In a dramatic shift in policy, Next Media Limited, has announced that monthly payment for staff will now be based on the achievement of set targets.
Next Media houses brands like NBS TV, Sanyuka TV, Next Radio, Nile Post and NBS Sport.
Sources have told us that the payment policy was supposed to come into effect at the beginning of February but it was delayed for unknown reasons.
We now understand that management has communicated that the policy will be implemented starting this month (March) making a number of employees uneasy.
The policy will affect the “per diem” bit of the salary.
Unlike other organizations which pay workers a consolidated salary at the end of the month, Next Media pays its staff twice a month. The first installment, which is paid between 17 and 20th, is usually referred to as “per diem” or “allowance” and usually constitutes 40% of the total salary. So if one earned Shs 1 million, they would be paid Shs 400,000 in the middle of the month and the remainder at the end.
The last installment which is referred to as “the salary” comes at the tail end of the month.
Under the old arrangement, per diem or salary were not pegged to monthly performance of the employee.
According to the nine page policy document, the company says the arrangement is aimed at encouraging employees “to perform at their best by tying their expense allowance/incentive directly to their performance.”
The company says by linking pay to performance, the policy “aims to drive and improve employees’ skills, productivity, and effectiveness in their roles.”
The company also says its confident that this new payment policy will attract and retain top talent because in their view, “employees who are confident in their ability to earn competitive compensation based on their performance are more likely to stay with the organization where opportunity for financial rewards is commensurate with their contributions.”
How it’s going to be implemented
Usually Next Media sets targets employees in each department are supposed to hit every three months.
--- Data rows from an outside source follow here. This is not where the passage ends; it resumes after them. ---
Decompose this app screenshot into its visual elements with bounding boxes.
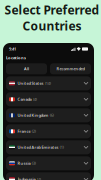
staticText: Countries: [22, 18, 82, 34]
button[interactable]: Indonesia: [6, 172, 91, 180]
button[interactable]: Canada: [6, 92, 91, 106]
staticText: United Arab Emirates: [18, 145, 58, 150]
button[interactable]: France: [6, 124, 91, 138]
staticText: (3): [32, 161, 36, 166]
staticText: Indonesia: [18, 177, 36, 180]
staticText: (6): [50, 113, 54, 118]
staticText: United Kingdom: [18, 113, 48, 118]
staticText: (1): [60, 145, 64, 150]
staticText: Canada: [18, 97, 32, 102]
staticText: All: [24, 66, 29, 72]
button[interactable]: Russia: [6, 156, 91, 170]
staticText: United States: [18, 81, 44, 86]
staticText: Select Preferred: [4, 2, 100, 18]
staticText: Locations: [6, 55, 26, 60]
button[interactable]: United States: [6, 76, 91, 90]
staticText: (2): [32, 129, 36, 134]
staticText: Russia: [18, 161, 30, 166]
staticText: Recommended: [56, 66, 84, 72]
button[interactable]: Recommended: [50, 63, 91, 74]
button[interactable]: All: [6, 63, 47, 74]
staticText: 9:41: [9, 46, 16, 52]
button[interactable]: United Arab Emirates: [6, 140, 91, 154]
staticText: France: [18, 129, 30, 134]
staticText: (2): [37, 177, 41, 180]
staticText: (4): [33, 97, 37, 102]
staticText: (14): [45, 81, 51, 86]
button[interactable]: United Kingdom: [6, 108, 91, 122]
The targets are known as Key Performance Indicators (KPIs). So evaluation has always been done every three months and it is scored out of 100%.
Under the new arrangement, employees will be required to write a weekly report, showing their status as far as achieving the KPIs is concerned. These weekly reports will now form the basis on which marks will be awarded and pay effected.
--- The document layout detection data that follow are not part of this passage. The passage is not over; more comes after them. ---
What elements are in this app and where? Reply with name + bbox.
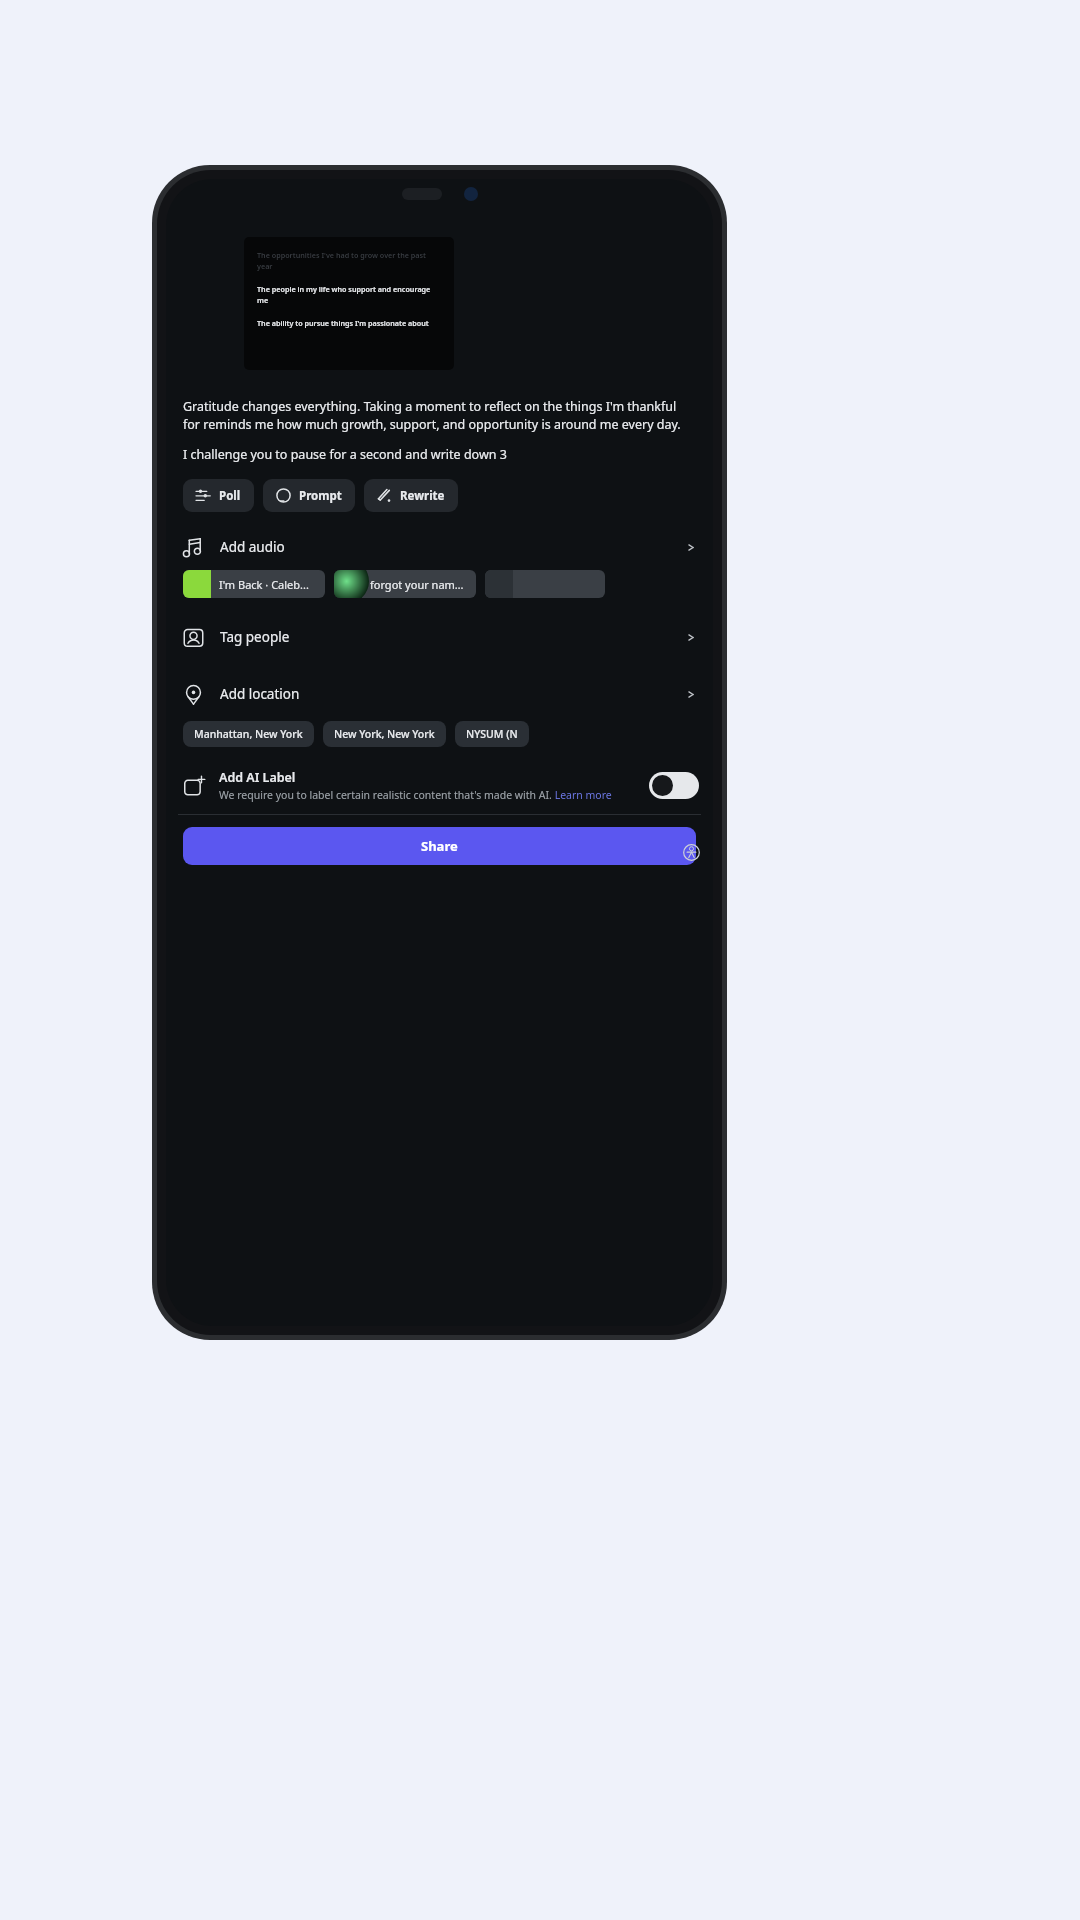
button[interactable]: Manhattan, New York (183, 721, 314, 747)
staticText: New York, New York (334, 727, 435, 741)
button[interactable]: New York, New York (323, 721, 446, 747)
button[interactable]: Share (183, 827, 696, 865)
button[interactable]: Rewrite (364, 479, 458, 512)
staticText: The ability to pursue things I'm passion… (257, 318, 429, 328)
staticText: Share (421, 837, 458, 855)
button[interactable]: Add location (166, 677, 713, 711)
staticText: Gratitude changes everything. Taking a m… (183, 398, 696, 433)
staticText: Tag people (220, 628, 684, 646)
button[interactable]: I'm Back · Caleb... (183, 570, 325, 598)
button[interactable]: Poll (183, 479, 254, 512)
staticText: forgot your name... (370, 577, 468, 592)
other: Accessibility (683, 844, 700, 861)
staticText: Add audio (220, 538, 684, 556)
button[interactable]: NYSUM (N (455, 721, 529, 747)
staticText: Manhattan, New York (194, 727, 303, 741)
button[interactable]: Add audio (166, 530, 713, 564)
staticText: The opportunities I've had to grow over … (257, 250, 442, 271)
staticText: The people in my life who support and en… (257, 284, 442, 305)
button[interactable]: Add AI Label toggle (649, 772, 699, 799)
staticText: I'm Back · Caleb... (219, 577, 309, 592)
staticText: Add location (220, 685, 684, 703)
staticText: Prompt (299, 488, 342, 504)
staticText: Rewrite (400, 488, 445, 504)
button[interactable]: forgot your name... (334, 570, 476, 598)
staticText: Poll (219, 488, 241, 504)
button[interactable] (485, 570, 605, 598)
staticText: NYSUM (N (466, 727, 518, 741)
staticText: Add AI Label (219, 769, 296, 786)
staticText: We require you to label certain realisti… (219, 788, 612, 802)
button[interactable]: Prompt (263, 479, 355, 512)
staticText: I challenge you to pause for a second an… (183, 446, 507, 463)
button[interactable]: Tag people (166, 620, 713, 654)
button[interactable]: Add AI Label (166, 767, 713, 810)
According to the policy, the company says an employee who will score between 70% and 90% will earn their full “allowance”.
Those who score between 50% and 69% will get 80% of their allowance meaning that if someone earns Shs 300,000 as per diem and scores within this range, they will get Shs 240,000.
The lower the score, the lower the pay. Those who score between 0 and 4% will get nothing at the end of the month.
“The supervisor and the People Office shall have the discretion to determine and assign weights depending on the practicability, and the nature of the deliverables or performance specification/KPI related to each assignment,” the policy notes.
The company also makes it clear that there “shall be no circumstances where an employee can earn back any deducted amount from their expense allowance or incentive and he or she shall not be given an opportunity in the subsequent month or near future to earn back.”
Many staff see the policy differently.
One employee speaking to us on condition of anonymity said by introducing the new policy, the company was trying to reduce its wage bill in a “clever way.”
“I think the company is trying to cut costs so the softest thing is to target pay,” said one employee.
Another staff told us that given the fact that the setting of targets at Next Media has always been a contentious matter, the new payment arrangement has already caused uproar.
“Usually top management decides what the targets are rarely consulting us. Some of the targets are not realistic,” said the staff.